▶ Exercise prompt:
Exact copy, no pictures: return only the lines below from the line with "round-the-clock coverage o" up to and including the line with "When considering the installation of".

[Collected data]
========================

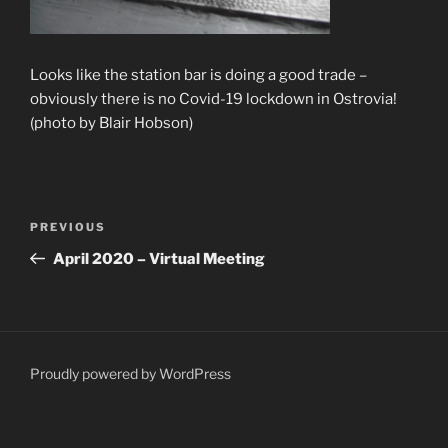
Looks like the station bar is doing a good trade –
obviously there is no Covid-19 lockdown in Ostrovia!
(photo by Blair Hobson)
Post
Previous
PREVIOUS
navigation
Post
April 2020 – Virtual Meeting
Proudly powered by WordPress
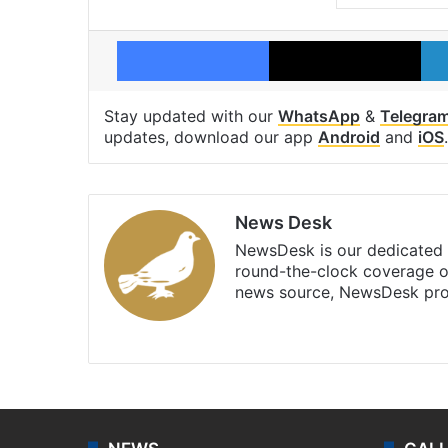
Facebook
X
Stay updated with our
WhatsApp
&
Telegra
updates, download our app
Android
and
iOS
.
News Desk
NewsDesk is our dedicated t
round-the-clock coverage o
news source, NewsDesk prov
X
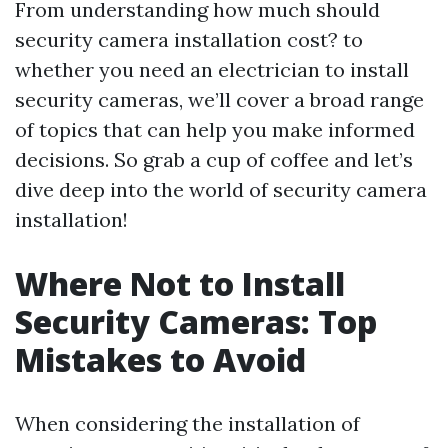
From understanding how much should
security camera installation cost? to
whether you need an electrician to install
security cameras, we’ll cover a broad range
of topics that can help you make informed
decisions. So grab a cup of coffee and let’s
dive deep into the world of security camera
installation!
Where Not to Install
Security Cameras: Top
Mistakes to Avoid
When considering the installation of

========================

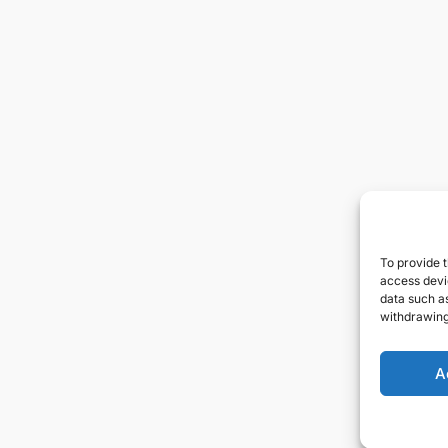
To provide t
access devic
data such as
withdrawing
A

========================

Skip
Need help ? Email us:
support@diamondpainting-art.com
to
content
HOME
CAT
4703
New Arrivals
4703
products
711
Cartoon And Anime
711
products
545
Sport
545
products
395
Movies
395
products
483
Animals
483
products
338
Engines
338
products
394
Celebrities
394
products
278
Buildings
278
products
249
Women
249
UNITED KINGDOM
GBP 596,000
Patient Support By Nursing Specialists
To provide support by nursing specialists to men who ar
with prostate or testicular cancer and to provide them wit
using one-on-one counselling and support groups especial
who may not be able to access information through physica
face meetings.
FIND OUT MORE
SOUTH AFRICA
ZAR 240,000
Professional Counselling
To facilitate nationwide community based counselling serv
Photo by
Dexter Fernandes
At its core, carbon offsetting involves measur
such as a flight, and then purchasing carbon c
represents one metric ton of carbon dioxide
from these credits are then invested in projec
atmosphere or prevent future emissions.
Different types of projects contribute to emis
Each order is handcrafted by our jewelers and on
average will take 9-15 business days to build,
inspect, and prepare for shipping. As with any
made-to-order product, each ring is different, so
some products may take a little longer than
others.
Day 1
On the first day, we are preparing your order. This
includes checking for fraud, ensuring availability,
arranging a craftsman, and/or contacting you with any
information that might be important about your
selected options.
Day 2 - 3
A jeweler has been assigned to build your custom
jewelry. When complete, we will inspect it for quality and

========================

▶ Solution:
round-the-clock coverage o
news source, NewsDesk prov
X
From understanding how much should
security camera installation cost? to
whether you need an electrician to install
security cameras, we’ll cover a broad range
of topics that can help you make informed
decisions. So grab a cup of coffee and let’s
dive deep into the world of security camera
installation!
Where Not to Install
Security Cameras: Top
Mistakes to Avoid
When considering the installation of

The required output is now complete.